We cover below the prospective risks (and, where relevant, opportunities) presented by Brexit in the connected fields of Competition, Public Procurement and State Aid.

Each of these areas derive primarily from EU law (in the latter case, directly from the Treaty on the Functioning of the EU itself).

Competition Law

The purpose of competition law is to ensure that competition works properly within national and international markets.  Principally, it does this by prohibiting cartels and anti-competitive agreements between rival firms and also outlaws businesses in positions of market dominance from abusing that dominance. 

Following Brexit, competition law will continue to apply within the UK.  Currently, the UK competition regulator (the Competition and Markets Authority, or CMA) enforces both UK competition law (principally, the Competition Act 1998) and EU competition law (which is set out in Articles 101 and 102 of the EU Treaty).  Although these two sets of rules are very similar, the latter focuses more on cross-border situations whereas the former looks at markets with a purely UK dimension.

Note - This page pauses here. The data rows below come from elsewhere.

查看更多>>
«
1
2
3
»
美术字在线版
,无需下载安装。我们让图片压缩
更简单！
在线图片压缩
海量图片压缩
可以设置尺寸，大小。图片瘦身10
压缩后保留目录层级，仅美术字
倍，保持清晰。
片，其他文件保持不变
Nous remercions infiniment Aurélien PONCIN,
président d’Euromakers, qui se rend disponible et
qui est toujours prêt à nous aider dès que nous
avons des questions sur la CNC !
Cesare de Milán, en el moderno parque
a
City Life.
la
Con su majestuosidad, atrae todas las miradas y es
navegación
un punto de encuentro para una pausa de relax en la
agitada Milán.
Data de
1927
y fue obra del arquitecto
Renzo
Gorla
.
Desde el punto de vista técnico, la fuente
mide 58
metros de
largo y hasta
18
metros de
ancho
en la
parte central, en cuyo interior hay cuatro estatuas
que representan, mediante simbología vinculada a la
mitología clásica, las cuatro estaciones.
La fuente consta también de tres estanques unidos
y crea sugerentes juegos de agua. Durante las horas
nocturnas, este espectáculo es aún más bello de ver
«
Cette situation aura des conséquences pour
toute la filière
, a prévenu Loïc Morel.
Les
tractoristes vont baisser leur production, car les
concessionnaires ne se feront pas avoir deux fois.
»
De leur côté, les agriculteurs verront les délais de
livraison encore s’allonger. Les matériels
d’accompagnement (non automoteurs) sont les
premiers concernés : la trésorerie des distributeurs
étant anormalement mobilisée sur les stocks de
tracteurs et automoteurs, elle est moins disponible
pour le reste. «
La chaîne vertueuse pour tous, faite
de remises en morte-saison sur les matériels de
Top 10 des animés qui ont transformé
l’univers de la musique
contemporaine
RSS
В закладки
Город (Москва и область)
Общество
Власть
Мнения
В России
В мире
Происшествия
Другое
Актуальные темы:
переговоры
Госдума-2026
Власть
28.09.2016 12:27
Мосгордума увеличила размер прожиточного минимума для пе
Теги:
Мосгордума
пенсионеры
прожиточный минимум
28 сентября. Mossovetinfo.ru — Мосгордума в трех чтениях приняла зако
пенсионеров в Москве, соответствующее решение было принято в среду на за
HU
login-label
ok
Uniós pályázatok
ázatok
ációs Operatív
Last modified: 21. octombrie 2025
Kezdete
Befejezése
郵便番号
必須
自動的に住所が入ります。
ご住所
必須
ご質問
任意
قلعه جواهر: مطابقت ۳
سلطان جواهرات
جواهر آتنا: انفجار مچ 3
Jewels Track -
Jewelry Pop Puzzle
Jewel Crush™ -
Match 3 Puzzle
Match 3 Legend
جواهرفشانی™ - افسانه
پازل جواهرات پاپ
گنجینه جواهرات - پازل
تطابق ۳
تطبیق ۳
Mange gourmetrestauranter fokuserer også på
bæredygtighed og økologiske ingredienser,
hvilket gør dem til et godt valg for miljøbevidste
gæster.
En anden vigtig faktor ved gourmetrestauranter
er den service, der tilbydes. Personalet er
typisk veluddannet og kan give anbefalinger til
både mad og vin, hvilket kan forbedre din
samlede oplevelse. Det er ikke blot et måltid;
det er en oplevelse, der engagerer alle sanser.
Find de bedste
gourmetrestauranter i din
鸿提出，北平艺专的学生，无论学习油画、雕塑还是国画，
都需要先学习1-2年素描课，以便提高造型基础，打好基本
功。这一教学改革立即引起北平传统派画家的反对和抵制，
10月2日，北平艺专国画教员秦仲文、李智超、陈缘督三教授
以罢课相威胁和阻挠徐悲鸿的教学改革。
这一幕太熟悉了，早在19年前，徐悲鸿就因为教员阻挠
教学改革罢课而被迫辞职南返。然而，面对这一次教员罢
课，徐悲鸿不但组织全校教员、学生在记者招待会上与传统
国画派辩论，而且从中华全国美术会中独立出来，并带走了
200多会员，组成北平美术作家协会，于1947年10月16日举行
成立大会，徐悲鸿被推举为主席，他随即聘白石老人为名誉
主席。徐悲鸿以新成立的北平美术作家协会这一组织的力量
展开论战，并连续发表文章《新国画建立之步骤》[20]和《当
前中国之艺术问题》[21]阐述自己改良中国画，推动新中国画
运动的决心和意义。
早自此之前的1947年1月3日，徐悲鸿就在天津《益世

Significant Impact post Brexit

With regards to merger control, the EU currently has exclusive jurisdiction to review those mergers which meet the jurisdictional tests of the Merger Regulation.  Effectively, this means that the UK competition regulator does not have power to look at the bigger proposed corporate takeovers where these have a cross-border impact.  Following Brexit, however, the CMA’s jurisdiction over such transactions will not be ousted by the Commission, but shared with it.  That will mean that UK merger rules will become more relevant for acquisitive businesses.  We can expect to see a significantly higher number of proposed deals investigated by the CMA.   Certain takeovers will need clearance in London as well as Brussels.

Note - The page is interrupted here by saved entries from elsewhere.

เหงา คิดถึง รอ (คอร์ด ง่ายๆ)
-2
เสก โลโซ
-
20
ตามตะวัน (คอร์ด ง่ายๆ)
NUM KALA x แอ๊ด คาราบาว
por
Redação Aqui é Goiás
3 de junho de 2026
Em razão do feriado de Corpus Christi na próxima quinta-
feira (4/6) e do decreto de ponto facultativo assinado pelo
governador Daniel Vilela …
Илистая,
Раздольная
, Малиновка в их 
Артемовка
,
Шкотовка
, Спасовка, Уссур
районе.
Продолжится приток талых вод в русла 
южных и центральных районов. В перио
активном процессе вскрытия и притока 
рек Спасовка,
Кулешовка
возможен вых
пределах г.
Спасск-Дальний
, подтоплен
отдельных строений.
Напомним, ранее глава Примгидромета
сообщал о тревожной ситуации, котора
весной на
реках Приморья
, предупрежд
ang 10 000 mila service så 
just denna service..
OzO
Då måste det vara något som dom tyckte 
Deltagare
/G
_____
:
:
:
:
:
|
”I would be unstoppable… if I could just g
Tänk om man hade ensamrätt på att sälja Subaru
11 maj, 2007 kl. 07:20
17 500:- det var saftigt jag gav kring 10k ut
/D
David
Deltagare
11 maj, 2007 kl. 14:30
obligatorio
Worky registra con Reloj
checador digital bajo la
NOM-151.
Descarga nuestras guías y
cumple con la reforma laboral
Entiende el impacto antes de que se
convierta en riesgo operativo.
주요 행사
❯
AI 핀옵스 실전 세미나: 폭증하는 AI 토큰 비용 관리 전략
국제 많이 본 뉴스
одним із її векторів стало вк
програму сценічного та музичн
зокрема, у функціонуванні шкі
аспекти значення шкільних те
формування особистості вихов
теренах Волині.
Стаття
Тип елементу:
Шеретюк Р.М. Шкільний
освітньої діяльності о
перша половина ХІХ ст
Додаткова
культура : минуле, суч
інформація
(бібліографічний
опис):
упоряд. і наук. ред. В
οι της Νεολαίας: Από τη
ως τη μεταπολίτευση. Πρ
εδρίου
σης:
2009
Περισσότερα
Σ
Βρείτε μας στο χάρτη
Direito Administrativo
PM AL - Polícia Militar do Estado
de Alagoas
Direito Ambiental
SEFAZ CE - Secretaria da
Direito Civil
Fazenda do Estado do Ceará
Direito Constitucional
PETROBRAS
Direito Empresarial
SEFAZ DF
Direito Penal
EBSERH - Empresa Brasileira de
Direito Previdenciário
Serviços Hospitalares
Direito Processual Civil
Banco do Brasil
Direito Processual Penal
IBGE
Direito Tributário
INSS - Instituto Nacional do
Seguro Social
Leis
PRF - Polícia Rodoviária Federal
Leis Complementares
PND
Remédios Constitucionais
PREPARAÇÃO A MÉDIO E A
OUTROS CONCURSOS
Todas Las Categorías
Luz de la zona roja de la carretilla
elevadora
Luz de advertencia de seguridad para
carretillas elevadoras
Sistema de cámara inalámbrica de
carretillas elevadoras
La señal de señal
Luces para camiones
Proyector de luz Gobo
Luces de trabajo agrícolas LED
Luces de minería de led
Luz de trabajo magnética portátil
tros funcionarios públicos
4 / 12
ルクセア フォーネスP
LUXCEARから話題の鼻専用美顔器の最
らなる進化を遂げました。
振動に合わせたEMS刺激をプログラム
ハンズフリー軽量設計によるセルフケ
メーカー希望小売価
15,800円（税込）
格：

Potential Significant Impact post Brexit

Currently, the CMA is a member of the European Competition Network, a network of competition law regulators from different member states, which liaise and coordinate cross border competition law cases. 

Following the UK’s departure from the EU, we see the CMA having a freer hand to choosing and applying UK competition law to those cases with a UK nexus which are of interest to it.  The regulator will be freed from the responsibility of enforcing EU competition law, with the possible consequence that it may spend more time analysing competition in local, domestic markets within the UK.  This could mean a greater number of businesses fall under its scrutiny than was previously the case.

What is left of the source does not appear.